Encaustic has reached critical mass. Many artists are working in the medium and showing their work. There are encaustic shows, encaustic groups, encaustic forums. These are all good things. But where does the medium end and the ghetto begin?
When I wrote my book in 2000 and had it published in 2001, I thought that within five years—which would be right about now—encaustic would cease being a novelty and find its way into the mainstream of artistic expression. That hasn't happened yet, but it will.
But here's what concerns me: Some artists who work in the medium have been defining themselves by the medium. Not, "I am a figurative painter," or "I work in geometric abstraction," or even, "I’m an abstract painter who works primarily in wax." No. Typically I hear, "I paint in encaustic." I love encaustic. But what kind of art do you make?
Is Jasper Johns an "encaustic artist?" Or is he an artist—a painter and printmaker? Does he make "encaustic art?" Or does he make paintings, some of which are executed in the medium of encaustic?
Is a painter who works in oil an "oil artist?" Is a painter who works in acrylic a "polymer artist?" (Imagine calling Agnes Martin a "graphite and acrylic artist," or Richard Serra a "steel artist.")
Maybe I’m being too touchy about this because I just got listed on an artist’s website as an "encaustic blogger." I love the way the web lets us link to one another, and I’m pleased that this artist thought enough of my blog to cite it. But….I type my blog on a computer with word-processing software. My comments appear on a cyber screen. There is no wax involved in the process. And I don’t always write about encaustic.
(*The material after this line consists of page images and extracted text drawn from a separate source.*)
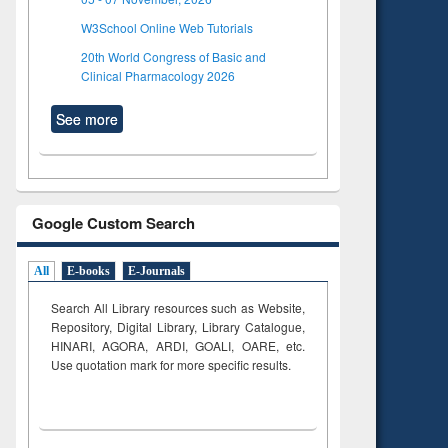
W3School Online Web Tutorials
20th World Congress of Basic and
Clinical Pharmacology 2026
See more
Google Custom Search
All
E-books
E-Journals
Search All Library resources such as Website,
Repository, Digital Library, Library Catalogue,
HINARI, AGORA, ARDI,
GOALI, OARE, etc.
Use quotation mark for more specific results.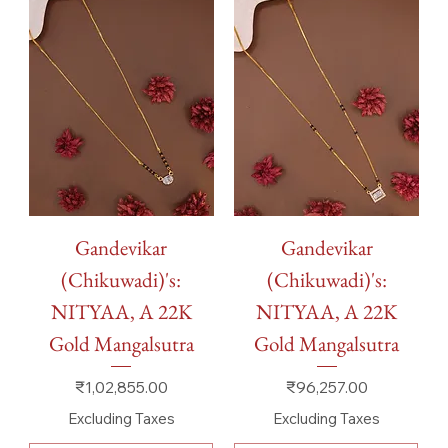
Gandevikar
Gandevikar
(Chikuwadi)'s:
(Chikuwadi)'s:
NITYAA, A 22K
NITYAA, A 22K
Gold Mangalsutra
Gold Mangalsutra
Price
Price
₹1,02,855.00
₹96,257.00
Excluding Taxes
Excluding Taxes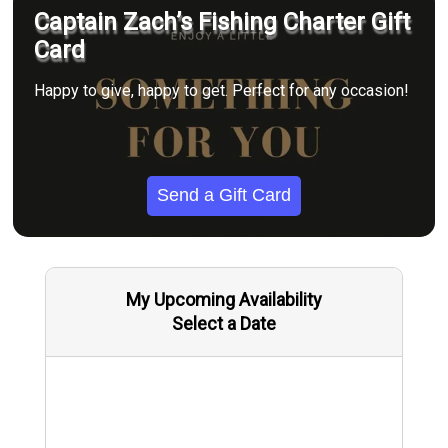
Captain Zach’s Fishing Charter Gift
Card
Happy to give, happy to get. Perfect for any occasion!
Send a Gift Card
My Upcoming Availability
Select a Date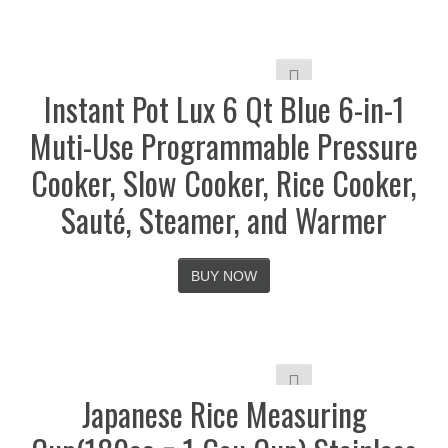
Instant Pot Lux 6 Qt Blue 6-in-1
Muti-Use Programmable Pressure
Cooker, Slow Cooker, Rice Cooker,
Sauté, Steamer, and Warmer
BUY NOW
Japanese Rice Measuring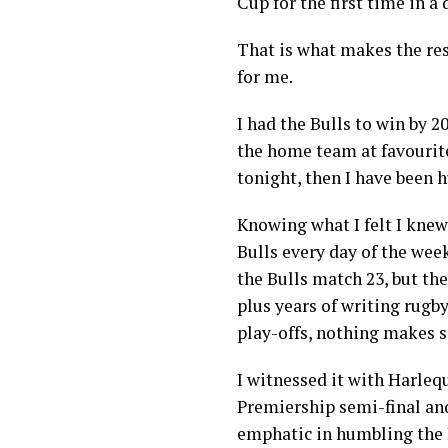
Cup for the first time in a
That is what makes the res
for me.
I had the Bulls to win by 2
the home team at favourites
tonight, then I have been 
Knowing what I felt I knew 
Bulls every day of the wee
the Bulls match 23, but the
plus years of writing rugby
play-offs, nothing makes s
I witnessed it with Harlequ
Premiership semi-final an
emphatic in humbling the 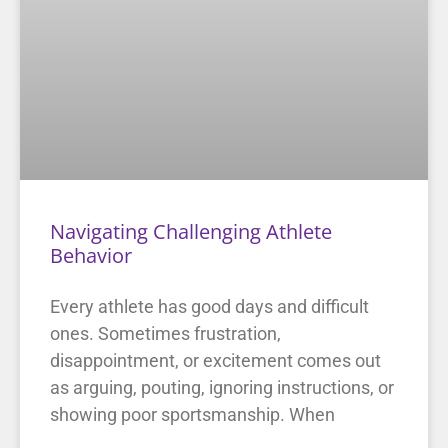
Navigating Challenging Athlete
Behavior
Every athlete has good days and difficult
ones. Sometimes frustration,
disappointment, or excitement comes out
as arguing, pouting, ignoring instructions, or
showing poor sportsmanship. When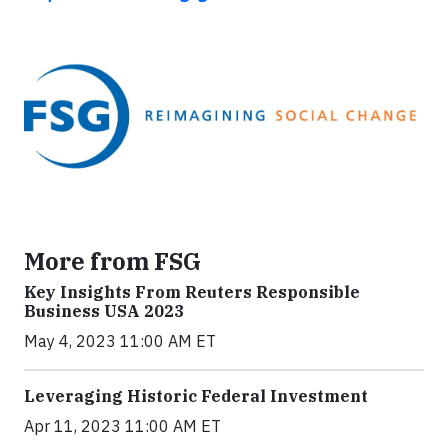
More from FSG
Key Insights From Reuters Responsible
Business USA 2023
May 4, 2023 11:00 AM ET
Leveraging Historic Federal Investment
Apr 11, 2023 11:00 AM ET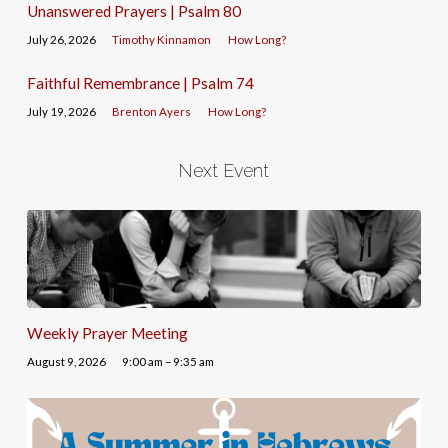
Unanswered Prayers | Psalm 80
July 26, 2026
Timothy Kinnamon
How Long?
Faithful Remembrance | Psalm 74
July 19, 2026
Brenton Ayers
How Long?
Next Event
Weekly Prayer Meeting
August 9, 2026
9:00 am – 9:35 am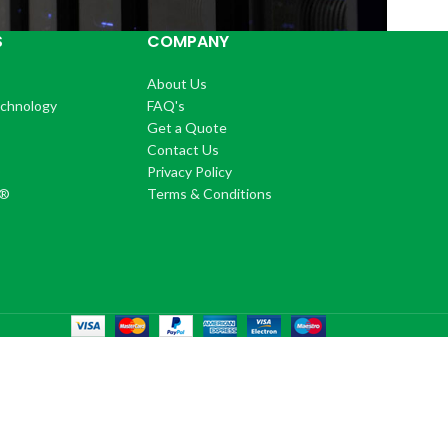
S
COMPANY
About Us
echnology
FAQ's
Get a Quote
Contact Us
®
Privacy Policy
+®
Terms & Conditions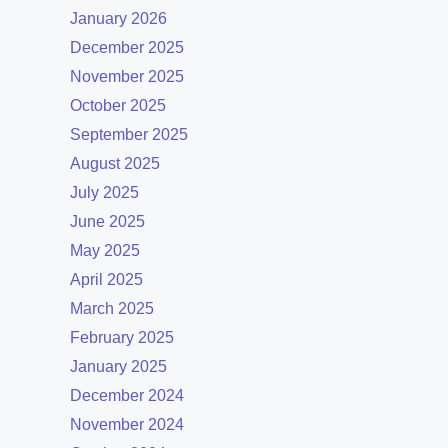
January 2026
December 2025
November 2025
October 2025
September 2025
August 2025
July 2025
June 2025
May 2025
April 2025
March 2025
February 2025
January 2025
December 2024
November 2024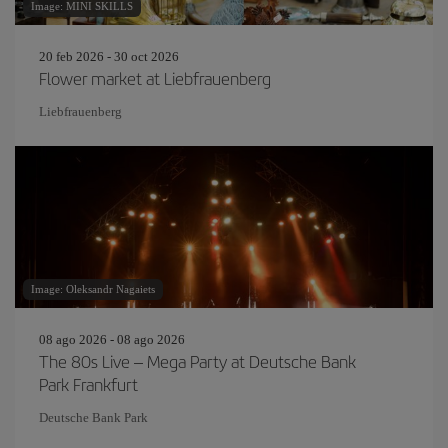
Image: MINI SKILLS
20 feb 2026 - 30 oct 2026
Flower market at Liebfrauenberg
Liebfrauenberg
Image: Oleksandr Nagaiets
08 ago 2026 - 08 ago 2026
The 80s Live – Mega Party at Deutsche Bank
Park Frankfurt
Deutsche Bank Park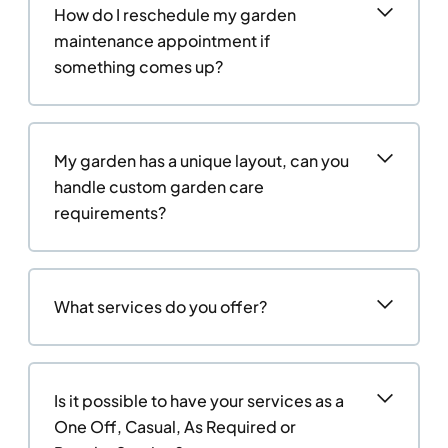
How do I reschedule my garden
maintenance appointment if
something comes up?
My garden has a unique layout, can you
handle custom garden care
requirements?
What services do you offer?
Is it possible to have your services as a
One Off, Casual, As Required or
Let me be clear: I love encaustic. I love encaustic. I’ve been working with it for 16 years. I participate in, and go to see, "encaustic shows"—they’re a great way to see the wonderful variety of artistic expression in pigmented wax. (Though I make a point of participating in thematic shows as well.) And I admire and respect the work of many, many, many artists who work in encaustic. I just think we need to think hard about how we define ourselves and our work.
Actually, let me be clearer. You should feel free to call yourself whatever you want. But I am not an "encaustic artist." I’m a painter. Who works with wax.